El-Vent
Medical IoT · Remote Ventilator Control
Medical-grade remote command & control for smart ventilators — real-time telemetry over MQTT/AWS IoT, ML respiratory analysis on SageMaker, AI anomaly detection for predictive maintenance.
The problem
Monitor and operate ventilators remotely with clinical-grade reliability: low-latency control, telemetry that never silently drops, and ML insight that supports — never replaces — clinical decisions.
System topology
Hover or tap any component. Amber packets carry control and approvals; cyan packets carry data.
Component inspector
Select any component in the topology to see the technology behind it, why it was chosen, and the trade-off accepted with it.
Decision log
The choices that shaped the system, and what each one cost.
The command path is sacred
Control messages travel the shortest possible path (console → API → IoT → device) with everything else — ETL, ML, dashboards — offloaded through RabbitMQ. Analysis can lag; commands cannot.

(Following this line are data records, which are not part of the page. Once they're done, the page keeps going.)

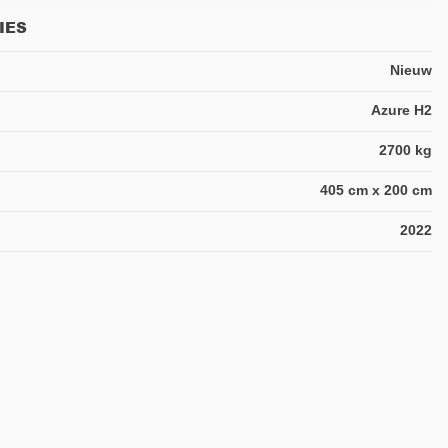
IES
Nieuw
Azure H2
2700 kg
405 cm x 200 cm
2022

ML supports clinical decisions, never makes them
SageMaker models flag respiratory anomalies and predict maintenance; every output is advisory and surfaced with context. Mirrors the human-in-the-loop stance across all my AI systems.
Device identity as security foundation
Per-device mutual TLS through AWS IoT means a compromised credential is one revocation away from inert — not a fleet-wide incident.